Get in touch with us at behavior-in-the-wild@googlegroups.com
Communication is defined as "Who says what to whom with what effect." A message from a communicator generates downstream receiver effects, also known as behavior. Receiver behavior, being a downstream effect of the message, carries rich signals about it. Even after carrying signals about the message, the behavior signal is often ignored while training vision language models. We show that training VLMs on receiver behavior can actually help improve their content-understanding abilities. We demonstrate that training VLMs to predict receiver behaviors, such as likes, comments, and replay graphs, which are available at scale, enhances the VLM's performance across a broad range of downstream content understanding tasks. We show this performance increase over 6 types of behavior, 46 different tasks covering image, video, text and audio over 26 benchmark datasets across both 0-shot and fine-tuning settings, outperforming many supervised baselines on diverse tasks ranging from emotion recognition to captioning by upto 150%. We note that since receiver behavior, such as likes, comments, and replay graphs, is collected by default on the internet and does not need any human annotations to be useful, the performance improvement we get after training on this data is essentially free-lunch. We also release BLIFT, our Behaviour-LLaVA IFT dataset comprising of 730k images and videos with their receiver behavior collected from multiple platforms on which we train our models to achieve this.
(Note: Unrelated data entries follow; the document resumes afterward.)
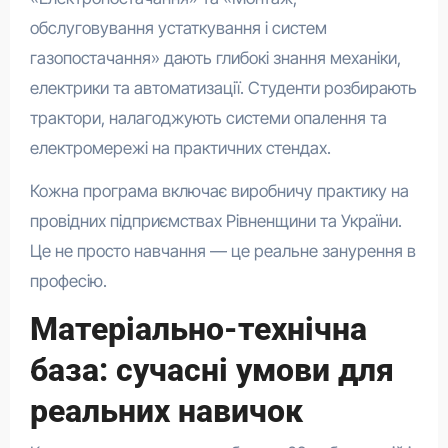
обслуговування устаткування і систем
газопостачання» дають глибокі знання механіки,
електрики та автоматизації. Студенти розбирають
трактори, налагоджують системи опалення та
електромережі на практичних стендах.
Кожна програма включає виробничу практику на
провідних підприємствах Рівненщини та України.
Це не просто навчання — це реальне занурення в
професію.
Матеріально-технічна
база: сучасні умови для
реальних навичок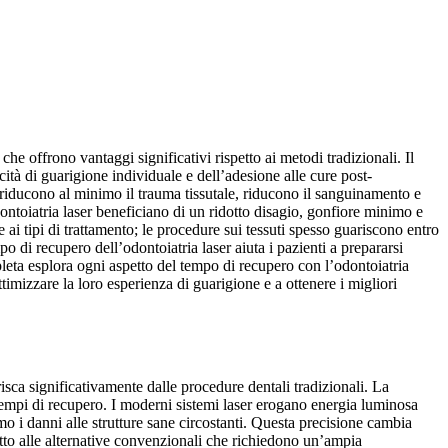
e offrono vantaggi significativi rispetto ai metodi tradizionali. Il
ità di guarigione individuale e dell’adesione alle cure post-
r riducono al minimo il trauma tissutale, riducono il sanguinamento e
ontoiatria laser beneficiano di un ridotto disagio, gonfiore minimo e
se ai tipi di trattamento; le procedure sui tessuti spesso guariscono entro
 di recupero dell’odontoiatria laser aiuta i pazienti a prepararsi
pleta esplora ogni aspetto del tempo di recupero con l’odontoiatria
timizzare la loro esperienza di guarigione e a ottenere i migliori
isca significativamente dalle procedure dentali tradizionali. La
 tempi di recupero. I moderni sistemi laser erogano energia luminosa
o i danni alle strutture sane circostanti. Questa precisione cambia
tto alle alternative convenzionali che richiedono un’ampia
The diagram shows how receiver behavior (comments, likes, etc.) contains valuable signals about content, including temporal, cognitive, character, context, and user opinion information. This data, which is collected by default on internet platforms, is often ignored during VLM training but can significantly enhance content understanding.
Behavior-LLaVA achieves significant improvements across a diverse range of content understanding tasks:
Task | 0-Shot Improvement over Llama-Vid |
---|---|
LVU | 21.49% |
Video Ad Understanding | 43.18% |
Video Emotion | 51.85% |
Image and Video Memorability | 186.4% |
Video QA | 0.6% |
Image Emotion | 29.14% |
Image Dense Captioning | 4.95% |
HVU | 5.88% |
Audio Summarization | 30% |
Sentiment Analysis | 4.73% |
Below are qualitative examples demonstrating Behavior-LLaVA's understanding of aesthetics, characters, world knowledge, emotion, and spatial relationships. The red text in the descriptions highlights these key aspects captured by the model.
We are releasing our dataset, BLIFT on HuggingFace. The dataset comprises 730k images and videos with their receiver behavior collected from multiple platforms.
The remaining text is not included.